Unfortunately, the phenomenon of security officials executing their duties based on ulterior motives or merely for effect is not limited to locales south of the border. Most of you know what I'm referring to; you've heard the stories about airport security officials strip—searching cherubic teenage girls or matronly grandmother types, while men of Middle Eastern descent were allowed to saunter by receiving no extra attention. You also know that we hear much talk about 'how seriously we're taking security,' but I know it smacks of little more than posturing. And no one will convince me otherwise until we start acting like we're serious and this means, among other things, that we have to free ourselves from the shackles of political—correctness. More specifically, what I want to tell you is that we need less unnecessary defiling and more necessary profiling.
We're halfway there, as it was recently announced that airport officials would cease playing the octopus and leave the lasses be. The other half of the equation, however, will prove a much harder nut to crack because of the way that 'racial—profiling' has been demonized. So let's discuss the matter.
I am a member of the most profiled group in the country. Now, upon seeing my fair skin, brown hair and blue eyes, you may wonder what I'm talking about. Well, I'm referring to the fact that I'm a man, and law enforcement views men much more suspiciously than women because men commit an inordinate amount of the crime.
Now, this truly doesn't bother me, but invidious double—standards certainly do raise my ire. If it's just to apply this standard to men, then it's only right to apply the exact same standard to all other groups that commit an inordinate amount of the crime. Moreover, if profiling based on racial characteristics is immoral, constitutes racism and must be eliminated, then profiling based on sex also is immoral, constitutes sexism and should be eliminated with the same vigor. What's sauce for the goose is sauce for the gander.

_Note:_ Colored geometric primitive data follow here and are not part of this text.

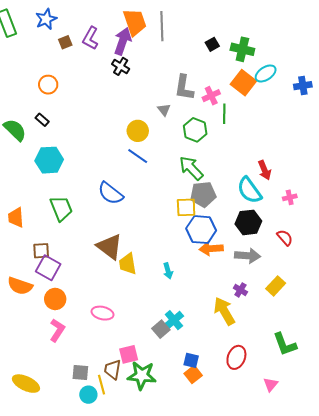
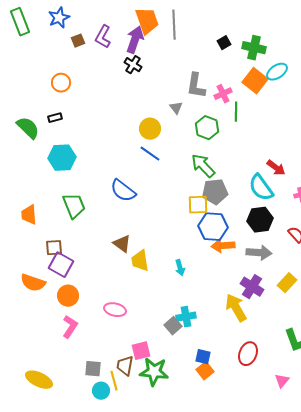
black rectangle: (42, 120) -> (55, 118), turned -56
red arrow: (265, 170) -> (276, 168), turned -30
brown triangle: (110, 247) -> (122, 244), size x0.7
purple cross: (240, 290) -> (252, 287), size x1.6
cyan cross: (174, 320) -> (186, 317), turned 30

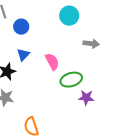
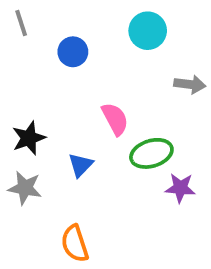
blue circle: (21, 27) -> (73, 52), moved
blue triangle: (23, 55) -> (81, 165), moved

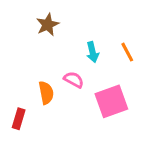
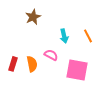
pink square: (111, 101) -> (77, 70), turned 30
red rectangle: (19, 119) -> (13, 64), moved

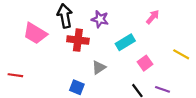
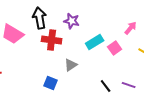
pink arrow: (153, 17) -> (131, 28), moved
pink square: (145, 63) -> (115, 48), moved

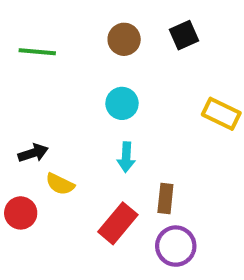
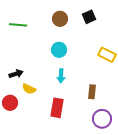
brown rectangle: (165, 198) -> (92, 92), moved
red rectangle: (118, 223) -> (57, 108), turned -30
purple circle: (176, 246) -> (102, 119), moved

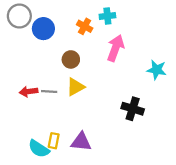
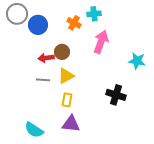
red arrow: (29, 92) -> (46, 58), moved
yellow rectangle: (54, 141) -> (67, 100), moved

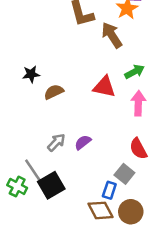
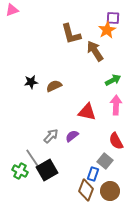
red triangle: (104, 87) -> (87, 112), moved
brown semicircle: (54, 92) -> (54, 86), moved
brown diamond: (100, 210) -> (86, 190), turned 50

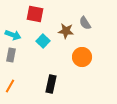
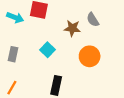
cyan arrow: (13, 35) -> (15, 17), moved
cyan square: (43, 41) -> (47, 50), moved

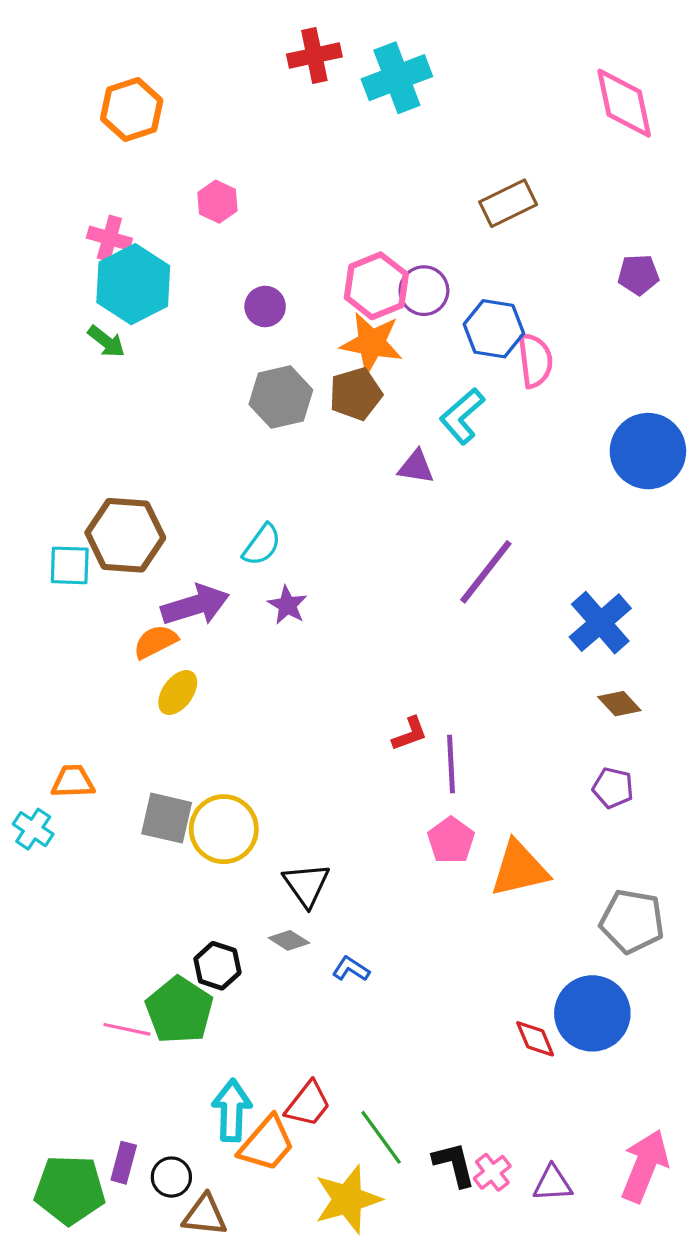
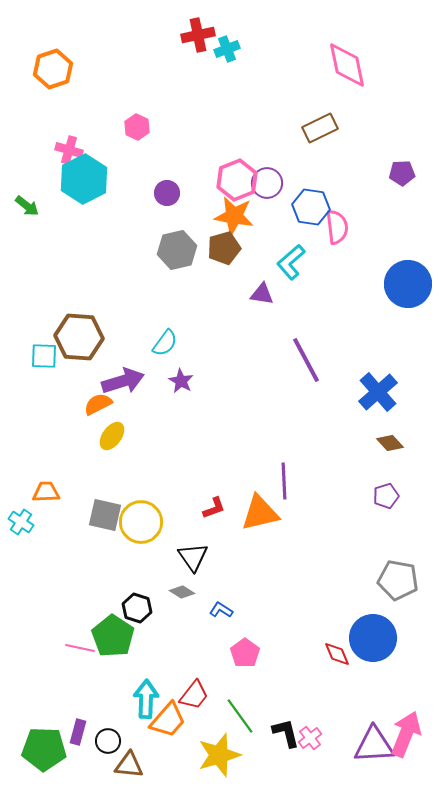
cyan cross: (397, 78) -> (227, 49), moved, size x0.6
pink diamond: (624, 103) -> (347, 65), moved
orange hexagon: (132, 109) -> (53, 69), moved
green arrow: (106, 341) -> (27, 206), moved
purple line: (486, 572) -> (306, 360), turned -66
red L-shape: (410, 734) -> (214, 508), moved
purple pentagon: (613, 788) -> (386, 496), turned -30
pink pentagon: (451, 840) -> (245, 653), moved
orange triangle: (519, 869) -> (260, 513), moved
purple triangle: (553, 1183) -> (374, 745), moved, size x1.6

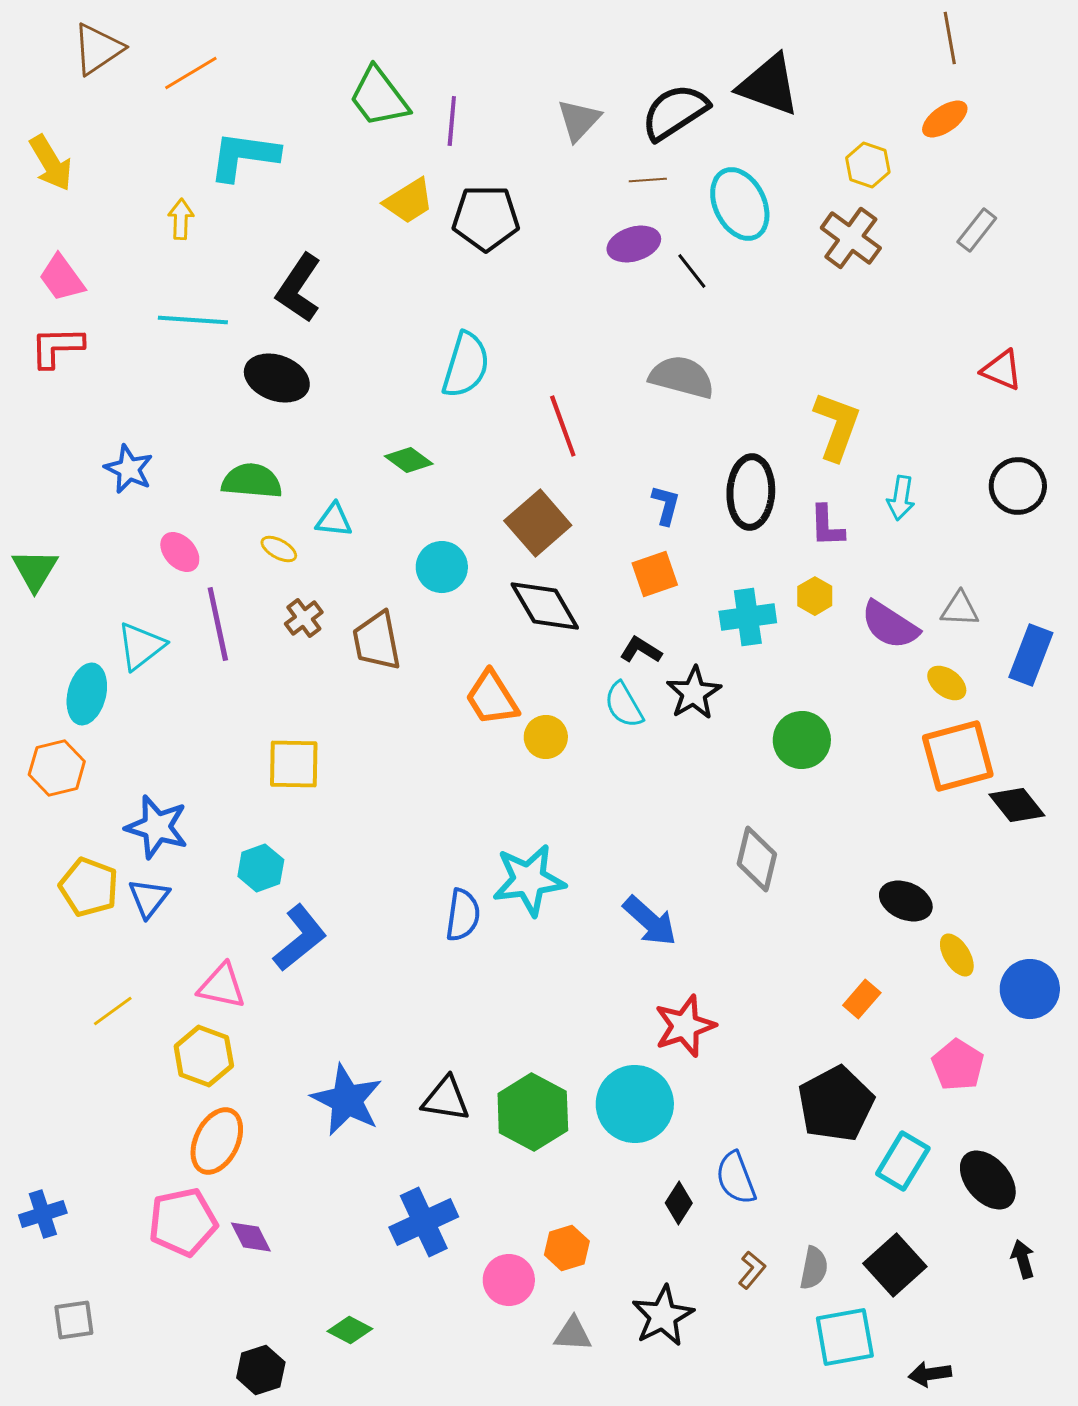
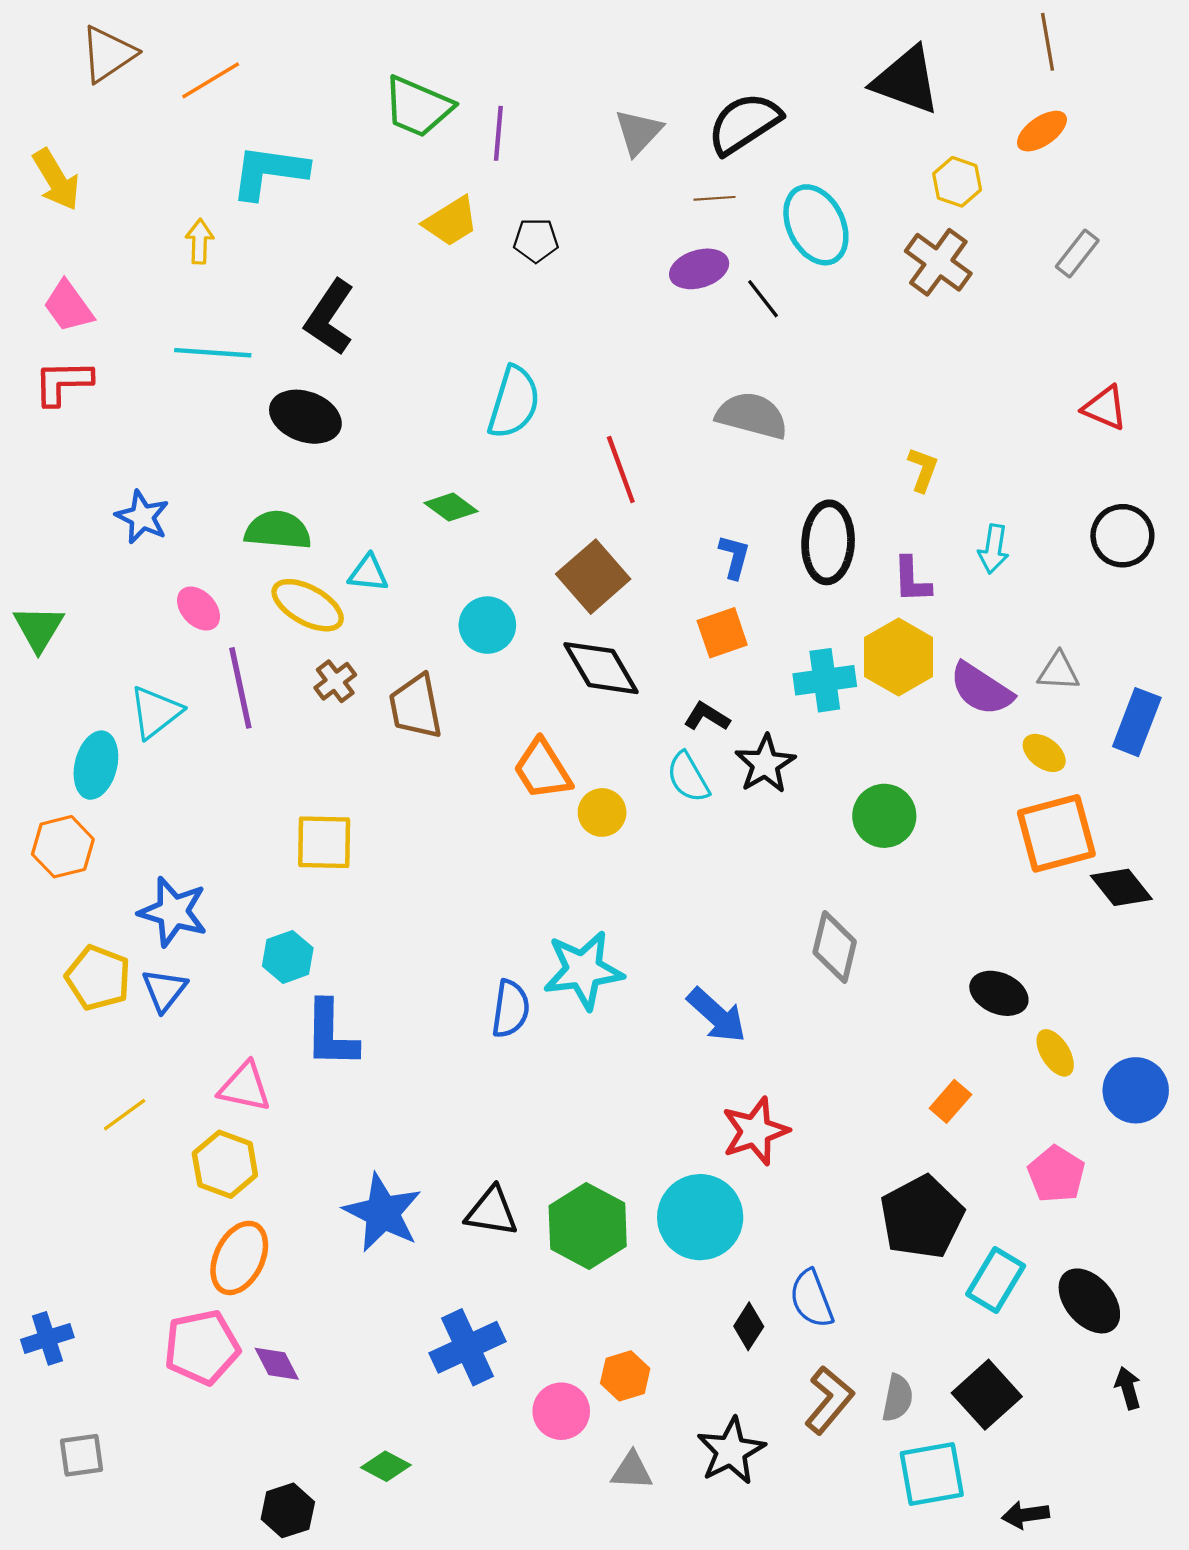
black triangle: (769, 85) -> (906, 80), moved
green trapezoid: (379, 97) -> (418, 107), turned -30
black pentagon: (486, 218) -> (536, 240), size x0.6
yellow L-shape: (837, 426) -> (923, 470), size x0.6
yellow ellipse: (279, 549) -> (308, 605), size x1.8
yellow hexagon: (815, 596) -> (899, 657), size x1.8
blue L-shape: (300, 938) -> (331, 1034), turned 130
brown L-shape: (752, 1270) -> (829, 1400), size x1.6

When considering what utter nonsense the anti—'racial—profiling' argument is, understand why I have the term in quotation marks. To whit: there really is no such thing as 'racial—profiling.' It's simply a term — much like 'assault weapon' as applied to semi—automatic rifles — that's being used to manipulate the public's emotions. In reality, there are only two types of profiling: good profiling and bad profiling. Let's examine the difference.
Profiling is simply a method by which law enforcement can determine the probability that a given individual has criminal intent or has perpetrated a certain crime. When assessing this probability, many criteria are taken into consideration. Some of these have to do with sex, age, style of dress, mannerisms that bespeak of nervousness and, yes, some have to do with race. Whatever the elements may be — and what preceded was just a short list — good profiling involves assessment of all relevant criteria, without regard for individual feelings or the political flavor of the day. Bad profiling, though, is quite different.
Bad profiling doesn't involve consideration of all the criteria that fall within the boundaries of good criminology's determinations, but rather, only those that fall within the boundaries of the politically—correct thought police's machinations. And this is folly, because when you say that only politically—correct criteria are fair game and that politically—incorrect ones are not, you render profiling something less than what it was designed to be: a truly effective law enforcement tool that thwarts crime and saves lives.
But what say the critics? 'Why, considering racial factors is prejudicial and discriminatory.' I say nonsense. In fact, they're the ones who are guilty of discrimination, in the most negative sense of the word.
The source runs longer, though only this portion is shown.